Two U.S. Navy Ships Make Port Call in Batumi

Two U.S. Navy vessels, the Blue Ridge-class command and control ship USS Mount Whitney (LCC 20) and Arleigh Burke-class guided-missile destroyer USS Porter (DDG 78) entered the Batumi port on November 8. 

The two vessels are ships of the U.S. Naval Forces Europe-Africa 6th Fleet, which stated the visit highlights “an important relationship between NATO allies and vital Black Sea partner Georgia.”

USS Porter is on its fourth trip to Georgia, while USS Mount Whitney, the flagship of the U.S. Sixth Fleet, is on its fifth. The latter was one of the vessels to carry U.S. humanitarian assistance to Georgia following the 2008 Russo-Georgian war.

According to the statement, an integrated team of the U.S. Sixth Fleet and Naval Striking and Support Forces NATO are operating onboard the USS Mount Whitney.

“The interoperability between the commands, and their presence in the region, demonstrates the U.S. and NATO’s commitment to the Black Sea and to working with allies and partners to advance peace and prosperity in the region,” the 6th Fleet stressed.

The two vessels entered the Black Sea on November 4 to conduct maritime operations with NATO Allies and regional partners.
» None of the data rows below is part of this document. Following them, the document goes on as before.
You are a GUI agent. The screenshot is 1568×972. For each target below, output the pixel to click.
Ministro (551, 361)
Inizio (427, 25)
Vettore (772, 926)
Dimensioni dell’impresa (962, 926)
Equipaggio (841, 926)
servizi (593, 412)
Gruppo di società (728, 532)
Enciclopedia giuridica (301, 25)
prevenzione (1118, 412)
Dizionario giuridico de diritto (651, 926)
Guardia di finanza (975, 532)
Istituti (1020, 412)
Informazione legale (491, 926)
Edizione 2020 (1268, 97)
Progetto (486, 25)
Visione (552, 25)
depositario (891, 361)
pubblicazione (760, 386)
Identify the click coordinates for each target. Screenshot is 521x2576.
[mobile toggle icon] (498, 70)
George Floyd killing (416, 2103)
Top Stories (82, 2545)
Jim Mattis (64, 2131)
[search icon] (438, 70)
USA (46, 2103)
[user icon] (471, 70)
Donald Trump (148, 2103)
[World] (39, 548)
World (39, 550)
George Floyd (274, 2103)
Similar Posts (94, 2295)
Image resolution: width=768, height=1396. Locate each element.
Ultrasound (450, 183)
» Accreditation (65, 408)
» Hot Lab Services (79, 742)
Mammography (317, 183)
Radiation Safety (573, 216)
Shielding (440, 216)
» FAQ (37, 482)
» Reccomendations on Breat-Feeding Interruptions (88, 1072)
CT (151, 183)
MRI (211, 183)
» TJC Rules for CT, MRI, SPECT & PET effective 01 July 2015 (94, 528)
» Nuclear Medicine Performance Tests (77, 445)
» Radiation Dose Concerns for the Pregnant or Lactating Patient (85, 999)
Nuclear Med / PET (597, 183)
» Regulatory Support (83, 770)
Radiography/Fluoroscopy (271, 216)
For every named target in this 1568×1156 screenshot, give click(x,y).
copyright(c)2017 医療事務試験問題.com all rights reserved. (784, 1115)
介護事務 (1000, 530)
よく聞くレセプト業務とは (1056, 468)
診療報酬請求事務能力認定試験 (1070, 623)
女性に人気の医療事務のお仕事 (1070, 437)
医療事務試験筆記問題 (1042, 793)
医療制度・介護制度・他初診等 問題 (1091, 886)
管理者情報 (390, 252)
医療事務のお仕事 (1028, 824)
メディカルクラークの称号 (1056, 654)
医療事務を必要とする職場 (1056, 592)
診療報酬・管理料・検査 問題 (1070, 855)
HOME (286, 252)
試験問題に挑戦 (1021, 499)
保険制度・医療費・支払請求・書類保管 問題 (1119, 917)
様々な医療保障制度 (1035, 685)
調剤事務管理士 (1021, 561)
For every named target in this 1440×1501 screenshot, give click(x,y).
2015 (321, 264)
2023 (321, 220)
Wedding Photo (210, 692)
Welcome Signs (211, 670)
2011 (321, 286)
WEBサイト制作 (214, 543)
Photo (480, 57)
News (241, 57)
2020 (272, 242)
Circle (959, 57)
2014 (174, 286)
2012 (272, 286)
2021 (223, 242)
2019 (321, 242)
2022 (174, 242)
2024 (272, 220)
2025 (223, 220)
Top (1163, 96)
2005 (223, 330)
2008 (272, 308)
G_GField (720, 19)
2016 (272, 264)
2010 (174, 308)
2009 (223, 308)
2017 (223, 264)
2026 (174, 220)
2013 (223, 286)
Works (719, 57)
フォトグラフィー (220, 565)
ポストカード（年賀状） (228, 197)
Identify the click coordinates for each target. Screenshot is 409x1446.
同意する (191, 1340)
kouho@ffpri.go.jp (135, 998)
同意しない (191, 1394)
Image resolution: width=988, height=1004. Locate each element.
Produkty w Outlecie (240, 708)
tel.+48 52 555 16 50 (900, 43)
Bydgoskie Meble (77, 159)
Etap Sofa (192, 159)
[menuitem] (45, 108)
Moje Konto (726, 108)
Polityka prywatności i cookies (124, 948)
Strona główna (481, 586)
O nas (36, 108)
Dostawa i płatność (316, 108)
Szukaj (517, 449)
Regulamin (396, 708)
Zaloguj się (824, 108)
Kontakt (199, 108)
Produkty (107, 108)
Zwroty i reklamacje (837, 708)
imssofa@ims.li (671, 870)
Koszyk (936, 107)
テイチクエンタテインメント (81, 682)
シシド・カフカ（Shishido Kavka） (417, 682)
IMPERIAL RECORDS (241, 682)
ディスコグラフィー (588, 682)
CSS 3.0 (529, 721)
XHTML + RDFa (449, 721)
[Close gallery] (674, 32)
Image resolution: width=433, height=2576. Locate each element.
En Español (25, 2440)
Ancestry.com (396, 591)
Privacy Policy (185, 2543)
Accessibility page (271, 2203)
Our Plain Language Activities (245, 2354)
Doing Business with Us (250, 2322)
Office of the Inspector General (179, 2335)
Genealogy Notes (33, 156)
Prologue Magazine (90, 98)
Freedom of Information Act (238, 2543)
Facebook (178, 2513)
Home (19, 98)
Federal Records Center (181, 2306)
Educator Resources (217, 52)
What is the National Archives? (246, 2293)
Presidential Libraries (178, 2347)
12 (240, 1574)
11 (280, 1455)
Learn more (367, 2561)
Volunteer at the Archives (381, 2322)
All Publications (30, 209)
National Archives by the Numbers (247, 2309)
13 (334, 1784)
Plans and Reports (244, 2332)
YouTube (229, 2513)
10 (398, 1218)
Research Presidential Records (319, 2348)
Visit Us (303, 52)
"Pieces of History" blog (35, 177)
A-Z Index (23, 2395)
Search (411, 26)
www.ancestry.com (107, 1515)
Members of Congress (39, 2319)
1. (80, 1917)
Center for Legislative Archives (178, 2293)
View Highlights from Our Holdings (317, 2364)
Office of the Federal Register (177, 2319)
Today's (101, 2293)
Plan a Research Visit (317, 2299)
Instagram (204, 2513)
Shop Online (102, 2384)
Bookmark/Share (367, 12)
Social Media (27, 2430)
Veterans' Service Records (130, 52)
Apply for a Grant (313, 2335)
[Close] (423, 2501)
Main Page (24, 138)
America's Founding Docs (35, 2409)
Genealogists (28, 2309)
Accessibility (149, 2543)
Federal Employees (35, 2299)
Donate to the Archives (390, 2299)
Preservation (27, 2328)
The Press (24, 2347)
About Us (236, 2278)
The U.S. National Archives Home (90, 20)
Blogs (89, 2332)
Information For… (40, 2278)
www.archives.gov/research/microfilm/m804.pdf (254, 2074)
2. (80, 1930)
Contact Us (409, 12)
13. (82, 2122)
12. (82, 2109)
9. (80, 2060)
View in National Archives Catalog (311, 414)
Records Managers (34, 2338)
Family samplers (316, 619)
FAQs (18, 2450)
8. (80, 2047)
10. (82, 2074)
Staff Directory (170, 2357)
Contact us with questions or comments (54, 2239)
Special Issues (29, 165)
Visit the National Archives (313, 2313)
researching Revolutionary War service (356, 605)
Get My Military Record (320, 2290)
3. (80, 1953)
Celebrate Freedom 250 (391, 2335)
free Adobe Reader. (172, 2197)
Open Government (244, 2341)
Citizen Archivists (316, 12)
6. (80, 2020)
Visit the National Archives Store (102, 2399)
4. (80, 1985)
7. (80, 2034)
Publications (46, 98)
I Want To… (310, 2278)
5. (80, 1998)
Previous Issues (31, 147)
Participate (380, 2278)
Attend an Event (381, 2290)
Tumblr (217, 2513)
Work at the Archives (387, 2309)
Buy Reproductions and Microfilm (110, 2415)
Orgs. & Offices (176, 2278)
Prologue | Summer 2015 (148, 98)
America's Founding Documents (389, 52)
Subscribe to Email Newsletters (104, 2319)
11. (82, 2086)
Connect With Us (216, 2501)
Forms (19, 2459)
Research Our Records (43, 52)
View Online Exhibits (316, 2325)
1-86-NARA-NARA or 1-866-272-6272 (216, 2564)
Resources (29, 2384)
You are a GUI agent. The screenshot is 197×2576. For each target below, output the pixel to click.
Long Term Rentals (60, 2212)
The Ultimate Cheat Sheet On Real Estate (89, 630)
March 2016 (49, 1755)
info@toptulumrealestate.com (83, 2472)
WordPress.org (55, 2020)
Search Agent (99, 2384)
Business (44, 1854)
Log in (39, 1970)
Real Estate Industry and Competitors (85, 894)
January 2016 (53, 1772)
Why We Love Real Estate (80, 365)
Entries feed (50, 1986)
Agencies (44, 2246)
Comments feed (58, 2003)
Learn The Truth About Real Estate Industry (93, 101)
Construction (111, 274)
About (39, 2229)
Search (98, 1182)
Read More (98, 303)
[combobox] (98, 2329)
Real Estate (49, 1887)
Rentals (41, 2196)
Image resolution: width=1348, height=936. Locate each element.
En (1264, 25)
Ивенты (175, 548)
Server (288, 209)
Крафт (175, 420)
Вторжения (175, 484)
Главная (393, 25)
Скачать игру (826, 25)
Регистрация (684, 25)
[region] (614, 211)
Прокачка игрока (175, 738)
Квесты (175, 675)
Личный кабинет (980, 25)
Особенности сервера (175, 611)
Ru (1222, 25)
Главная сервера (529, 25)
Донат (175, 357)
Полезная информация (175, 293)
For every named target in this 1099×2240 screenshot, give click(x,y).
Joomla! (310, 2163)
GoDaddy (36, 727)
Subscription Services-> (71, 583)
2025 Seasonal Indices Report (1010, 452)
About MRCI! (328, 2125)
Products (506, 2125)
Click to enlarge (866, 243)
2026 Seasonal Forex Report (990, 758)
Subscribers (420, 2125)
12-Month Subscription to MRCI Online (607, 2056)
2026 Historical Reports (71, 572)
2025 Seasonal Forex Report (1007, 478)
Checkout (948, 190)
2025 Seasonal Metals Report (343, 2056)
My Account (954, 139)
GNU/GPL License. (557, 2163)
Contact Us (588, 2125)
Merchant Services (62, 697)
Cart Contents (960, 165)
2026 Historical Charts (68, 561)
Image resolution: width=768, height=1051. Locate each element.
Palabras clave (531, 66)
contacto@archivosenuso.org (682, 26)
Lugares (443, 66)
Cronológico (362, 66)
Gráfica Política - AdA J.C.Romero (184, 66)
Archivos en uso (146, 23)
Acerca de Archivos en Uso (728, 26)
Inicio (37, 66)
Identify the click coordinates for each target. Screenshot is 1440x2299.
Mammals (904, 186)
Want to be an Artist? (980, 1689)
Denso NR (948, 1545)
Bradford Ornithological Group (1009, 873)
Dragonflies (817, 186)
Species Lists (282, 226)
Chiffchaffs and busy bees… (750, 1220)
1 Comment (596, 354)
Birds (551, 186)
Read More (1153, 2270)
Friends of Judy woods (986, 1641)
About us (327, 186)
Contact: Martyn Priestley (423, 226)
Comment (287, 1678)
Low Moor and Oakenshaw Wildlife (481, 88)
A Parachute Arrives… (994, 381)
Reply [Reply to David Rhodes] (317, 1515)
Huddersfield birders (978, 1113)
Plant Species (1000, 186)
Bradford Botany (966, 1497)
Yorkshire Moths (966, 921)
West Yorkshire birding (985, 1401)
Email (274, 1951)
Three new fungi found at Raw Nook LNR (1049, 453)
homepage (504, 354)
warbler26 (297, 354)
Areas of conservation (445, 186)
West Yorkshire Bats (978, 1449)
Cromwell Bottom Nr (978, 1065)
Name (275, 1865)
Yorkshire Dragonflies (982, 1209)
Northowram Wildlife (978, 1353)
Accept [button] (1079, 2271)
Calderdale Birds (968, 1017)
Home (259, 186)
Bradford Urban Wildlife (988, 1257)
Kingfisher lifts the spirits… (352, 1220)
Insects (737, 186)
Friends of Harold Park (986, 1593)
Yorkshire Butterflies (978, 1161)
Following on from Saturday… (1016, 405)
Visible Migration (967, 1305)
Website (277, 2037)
Before arriving in Batumi, the ships executed bilateral maneuvering drills, communication testing, and simulated exercises with vessels from the Bulgarian and Turkish navies. 

Russia reacts

Russian Defense Minister Sergey Shoygu said on November 7 Moscow was keeping a close eye and tracking the two U.S. warships in the Black Sea, claiming any provocations were possible.

According to Russian news agency TASS, he asserted the U.S. vessels’ Black Sea operations were part of a constant attempt to test Russia and see its preparedness and the effectiveness of its systems along the Black Sea coast and on its southern border.

“As I understand it, they are subsequently planning drills with our neighbors, drills with the Georgian and Ukrainian navies,” said the Russian Defense Minister, adding “But we also hold drills and will keep doing so.”